▶ What the exercise asks
Given the records underneath, please repeat exactly the lines from the line with "DESCRIPTION" through the line with "productos sustitutos", passing over any picture.

((

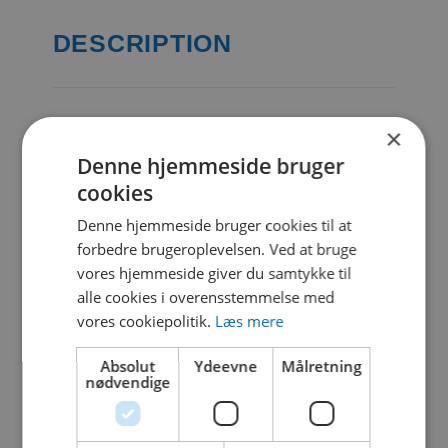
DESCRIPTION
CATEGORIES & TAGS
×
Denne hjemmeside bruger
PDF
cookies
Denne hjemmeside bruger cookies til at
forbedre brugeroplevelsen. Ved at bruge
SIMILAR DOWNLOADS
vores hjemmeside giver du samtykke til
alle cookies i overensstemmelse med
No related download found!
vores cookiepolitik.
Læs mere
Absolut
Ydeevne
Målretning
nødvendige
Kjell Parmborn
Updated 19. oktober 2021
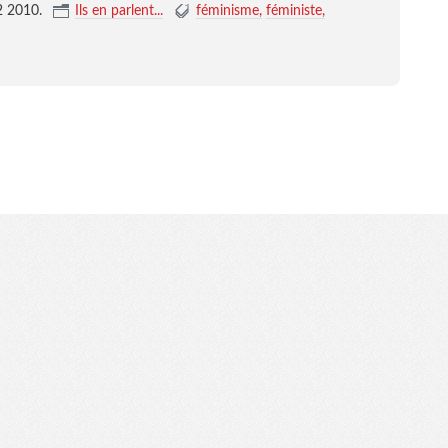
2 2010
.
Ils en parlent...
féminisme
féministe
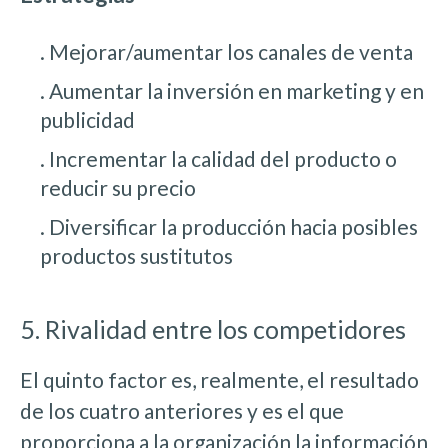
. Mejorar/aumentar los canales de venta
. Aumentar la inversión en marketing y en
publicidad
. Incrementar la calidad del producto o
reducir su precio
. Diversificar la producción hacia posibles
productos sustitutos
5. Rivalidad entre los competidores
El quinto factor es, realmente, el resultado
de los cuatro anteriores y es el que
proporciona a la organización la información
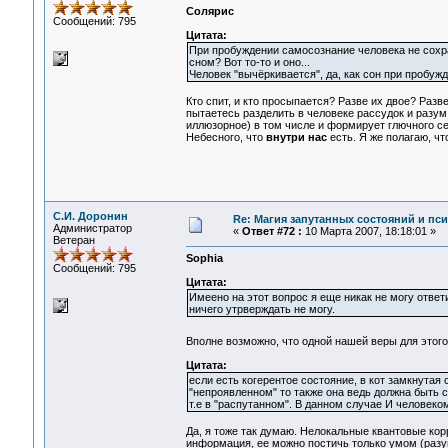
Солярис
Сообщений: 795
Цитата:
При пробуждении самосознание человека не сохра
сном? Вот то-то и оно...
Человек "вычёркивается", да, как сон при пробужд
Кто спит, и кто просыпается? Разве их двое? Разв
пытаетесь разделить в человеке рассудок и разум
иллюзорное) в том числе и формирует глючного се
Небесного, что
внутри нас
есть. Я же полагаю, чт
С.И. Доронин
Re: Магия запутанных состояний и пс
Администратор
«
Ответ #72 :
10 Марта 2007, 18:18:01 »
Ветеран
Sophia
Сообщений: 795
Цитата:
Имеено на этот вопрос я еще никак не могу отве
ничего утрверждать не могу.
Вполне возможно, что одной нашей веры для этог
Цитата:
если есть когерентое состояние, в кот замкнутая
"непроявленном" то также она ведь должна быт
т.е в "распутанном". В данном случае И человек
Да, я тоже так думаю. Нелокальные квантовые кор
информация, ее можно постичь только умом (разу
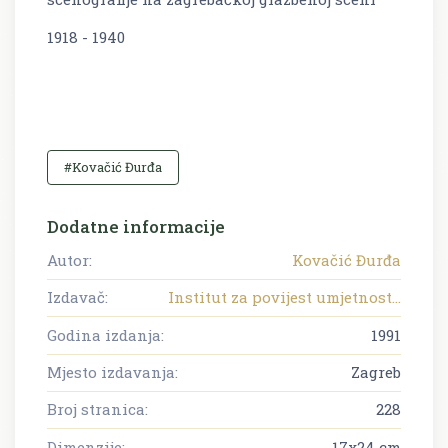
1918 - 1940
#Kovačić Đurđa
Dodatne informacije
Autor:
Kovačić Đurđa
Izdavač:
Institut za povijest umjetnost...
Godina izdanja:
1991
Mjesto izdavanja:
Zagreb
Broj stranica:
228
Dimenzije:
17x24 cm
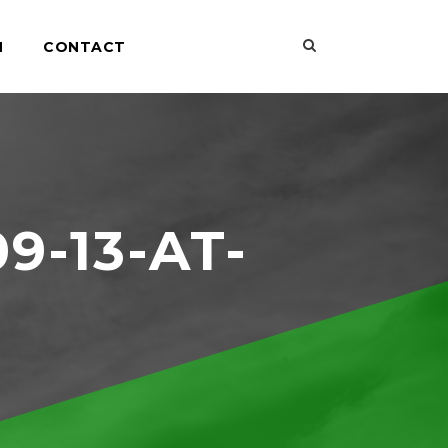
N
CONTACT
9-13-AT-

))
((

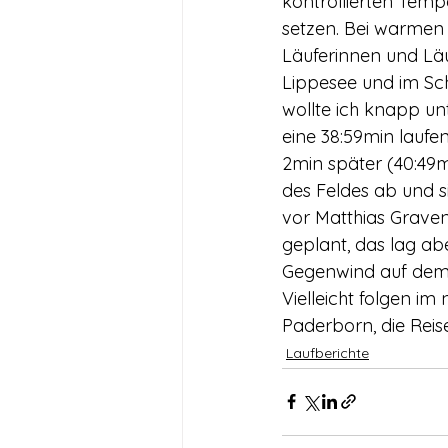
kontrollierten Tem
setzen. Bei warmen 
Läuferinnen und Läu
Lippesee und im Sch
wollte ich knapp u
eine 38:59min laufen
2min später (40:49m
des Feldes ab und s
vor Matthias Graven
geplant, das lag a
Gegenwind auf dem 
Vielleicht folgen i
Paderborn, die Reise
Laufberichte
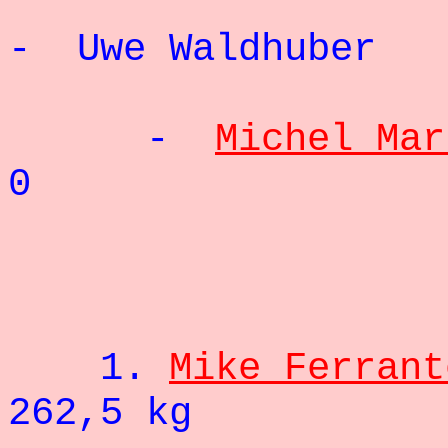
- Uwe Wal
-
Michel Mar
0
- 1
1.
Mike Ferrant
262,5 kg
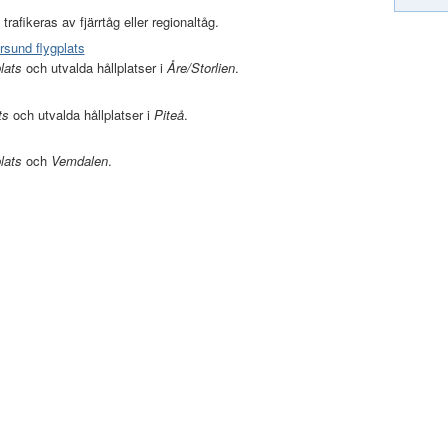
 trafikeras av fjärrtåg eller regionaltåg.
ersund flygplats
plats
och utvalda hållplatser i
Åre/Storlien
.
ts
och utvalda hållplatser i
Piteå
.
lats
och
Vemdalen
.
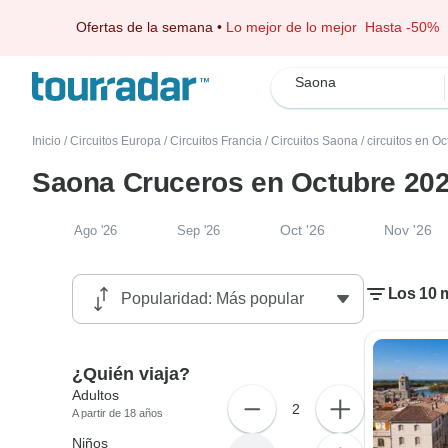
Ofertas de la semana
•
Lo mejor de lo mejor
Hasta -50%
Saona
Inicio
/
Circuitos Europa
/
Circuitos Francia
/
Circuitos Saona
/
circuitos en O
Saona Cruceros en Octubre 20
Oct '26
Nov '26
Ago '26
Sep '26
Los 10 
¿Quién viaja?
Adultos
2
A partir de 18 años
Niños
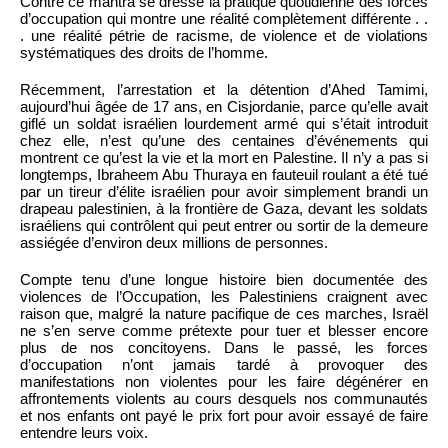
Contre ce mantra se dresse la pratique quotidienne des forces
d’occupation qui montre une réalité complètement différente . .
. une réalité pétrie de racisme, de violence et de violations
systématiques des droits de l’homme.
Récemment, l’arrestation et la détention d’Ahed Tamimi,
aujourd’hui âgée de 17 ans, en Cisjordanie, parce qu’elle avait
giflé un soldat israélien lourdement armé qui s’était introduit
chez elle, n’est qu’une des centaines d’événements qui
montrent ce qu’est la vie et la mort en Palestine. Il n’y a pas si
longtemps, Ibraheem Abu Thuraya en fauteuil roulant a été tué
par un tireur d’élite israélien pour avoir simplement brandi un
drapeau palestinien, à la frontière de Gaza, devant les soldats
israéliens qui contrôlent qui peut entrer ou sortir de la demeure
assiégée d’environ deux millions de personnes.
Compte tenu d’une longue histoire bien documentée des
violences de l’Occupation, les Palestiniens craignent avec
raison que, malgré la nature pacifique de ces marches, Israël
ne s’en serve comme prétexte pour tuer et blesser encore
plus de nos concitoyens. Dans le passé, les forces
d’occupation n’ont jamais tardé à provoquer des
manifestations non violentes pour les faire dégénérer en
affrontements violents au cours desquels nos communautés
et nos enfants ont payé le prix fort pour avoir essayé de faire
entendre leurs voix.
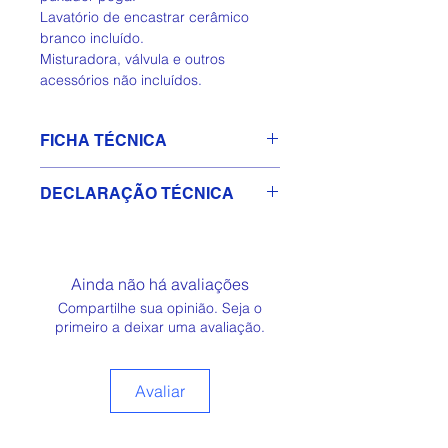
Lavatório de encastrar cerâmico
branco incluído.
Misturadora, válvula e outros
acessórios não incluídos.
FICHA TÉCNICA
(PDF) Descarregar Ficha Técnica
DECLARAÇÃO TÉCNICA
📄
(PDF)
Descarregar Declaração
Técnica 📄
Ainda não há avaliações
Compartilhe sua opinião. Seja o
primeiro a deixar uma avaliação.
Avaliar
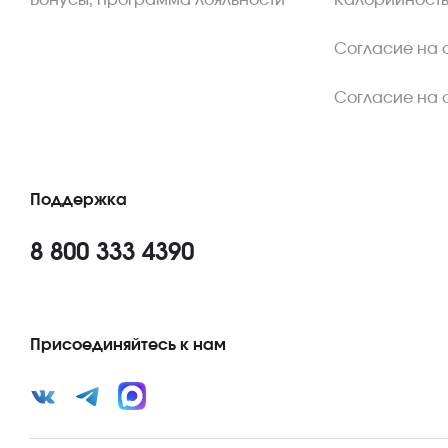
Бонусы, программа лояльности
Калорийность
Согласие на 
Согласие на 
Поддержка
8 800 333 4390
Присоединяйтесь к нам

))
((

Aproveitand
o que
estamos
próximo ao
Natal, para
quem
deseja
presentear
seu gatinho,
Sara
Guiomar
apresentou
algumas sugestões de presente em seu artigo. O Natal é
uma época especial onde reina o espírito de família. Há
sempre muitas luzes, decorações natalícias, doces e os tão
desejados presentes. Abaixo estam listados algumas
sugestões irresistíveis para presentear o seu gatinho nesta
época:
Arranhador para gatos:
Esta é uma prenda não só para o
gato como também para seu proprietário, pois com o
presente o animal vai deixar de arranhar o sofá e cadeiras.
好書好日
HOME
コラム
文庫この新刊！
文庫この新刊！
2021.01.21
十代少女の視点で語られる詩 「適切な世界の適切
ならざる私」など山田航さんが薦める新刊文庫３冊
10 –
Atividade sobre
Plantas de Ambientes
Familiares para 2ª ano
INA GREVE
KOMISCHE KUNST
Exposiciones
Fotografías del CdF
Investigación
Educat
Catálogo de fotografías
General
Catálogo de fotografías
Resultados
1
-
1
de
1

))

▶ Response
DESCRIPTION
CATEGORIES & TAGS
×
Denne hjemmeside bruger
PDF
cookies
Denne hjemmeside bruger cookies til at
forbedre brugeroplevelsen. Ved at bruge
SIMILAR DOWNLOADS
vores hjemmeside giver du samtykke til
alle cookies i overensstemmelse med
No related download found!
vores cookiepolitik.
Læs mere
Absolut
Ydeevne
Målretning
nødvendige
Kjell Parmborn
Updated 19. oktober 2021
2 2010
.
Ils en parlent...
féminisme
féministe
. Mejorar/aumentar los canales de venta
. Aumentar la inversión en marketing y en
publicidad
. Incrementar la calidad del producto o
reducir su precio
. Diversificar la producción hacia posibles
productos sustitutos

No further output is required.